March 22, 2022
Without loss of generality consider a rigid body being rotated by some angle $d\theta$ in the $x-y$ plane. Since the rotation axis is fixed, the motion is constricted in a single plane. From geometry we can conclude that
$$ dx=-yd\theta \\ \\ dy=xd\theta \tag{4.1,\quad 4.2} $$
If we calculate the work done by some force $\vec F$ to rotate this body around then
$$ dW=F_xdx+F_ydy\tag{4.3} $$
Using equations (4.1) and (4.2), we get
$$ dW=(xF_y-yF_x)d\theta\tag{4.4} $$
Here the term in brackets is defined to be $torque$ (Latin: $torquere$, to twist). Just like work is force through a displacement, it is also a torque through an angle.
Therefore in $2-D$ torque is defined as
$$ \tau=xF_y-yF_x\tag{4.5} $$
This equation can be represented using cross products as
$$ \vec\tau=\vec r \times\vec F\tag{4.6} $$
Where the right-hand rule is followed.
From equation (4.5) we can see that the torque is only caused by the component $\perp$ to radius vector.

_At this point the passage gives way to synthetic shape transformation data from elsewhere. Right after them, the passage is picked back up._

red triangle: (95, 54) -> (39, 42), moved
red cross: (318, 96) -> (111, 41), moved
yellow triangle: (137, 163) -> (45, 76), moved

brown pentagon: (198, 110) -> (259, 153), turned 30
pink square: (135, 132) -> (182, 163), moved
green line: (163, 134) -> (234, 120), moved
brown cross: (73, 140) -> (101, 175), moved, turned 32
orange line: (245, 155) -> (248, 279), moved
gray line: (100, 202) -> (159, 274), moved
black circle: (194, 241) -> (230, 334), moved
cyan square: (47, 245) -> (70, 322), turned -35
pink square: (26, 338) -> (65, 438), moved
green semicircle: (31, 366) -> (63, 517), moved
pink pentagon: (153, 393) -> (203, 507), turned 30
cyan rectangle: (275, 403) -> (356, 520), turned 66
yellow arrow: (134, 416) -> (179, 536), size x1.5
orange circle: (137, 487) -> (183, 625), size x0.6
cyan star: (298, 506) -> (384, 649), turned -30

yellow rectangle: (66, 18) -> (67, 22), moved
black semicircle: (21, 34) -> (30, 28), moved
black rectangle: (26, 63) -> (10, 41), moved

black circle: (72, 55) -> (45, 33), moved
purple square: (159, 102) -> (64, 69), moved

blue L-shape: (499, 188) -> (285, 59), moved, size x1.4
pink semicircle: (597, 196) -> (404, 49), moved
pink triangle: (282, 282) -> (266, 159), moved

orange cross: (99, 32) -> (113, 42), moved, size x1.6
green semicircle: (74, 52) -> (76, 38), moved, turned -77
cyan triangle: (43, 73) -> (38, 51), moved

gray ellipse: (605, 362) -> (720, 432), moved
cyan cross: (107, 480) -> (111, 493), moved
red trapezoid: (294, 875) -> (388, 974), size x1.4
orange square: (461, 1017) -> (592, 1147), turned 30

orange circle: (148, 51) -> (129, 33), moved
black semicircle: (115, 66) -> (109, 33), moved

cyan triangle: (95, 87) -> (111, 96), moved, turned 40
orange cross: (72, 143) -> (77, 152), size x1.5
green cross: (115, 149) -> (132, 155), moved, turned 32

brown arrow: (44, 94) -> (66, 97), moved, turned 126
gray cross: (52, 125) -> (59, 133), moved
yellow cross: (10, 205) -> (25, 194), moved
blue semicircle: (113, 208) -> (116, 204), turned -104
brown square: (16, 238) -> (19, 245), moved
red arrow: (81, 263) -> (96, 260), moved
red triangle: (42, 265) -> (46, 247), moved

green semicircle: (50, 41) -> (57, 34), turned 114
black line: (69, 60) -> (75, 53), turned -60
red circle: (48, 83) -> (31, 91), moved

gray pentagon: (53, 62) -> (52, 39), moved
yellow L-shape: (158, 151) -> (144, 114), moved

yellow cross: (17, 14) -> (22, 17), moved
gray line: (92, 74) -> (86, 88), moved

This is because $d\vec r\perp\vec r$, and because $\vec F$ must be $\parallel$ to $d\vec r$ to do work and hence to produce some torque, it follows that $\vec F \perp \vec r$. This also fits our intuition that to rotate something we should apply a force $\perp$ to radius vectors, such as when we pull on doors because a radial force would just displace an object and not rotate it.
Since the change in displacement, $d\vec r=rd\theta\hat\theta\rightarrow \vert dr\vert\propto r$, it makes sense that the greater the radius, the greater the work done, and hence the greater the torque, for the same angle $d\theta$.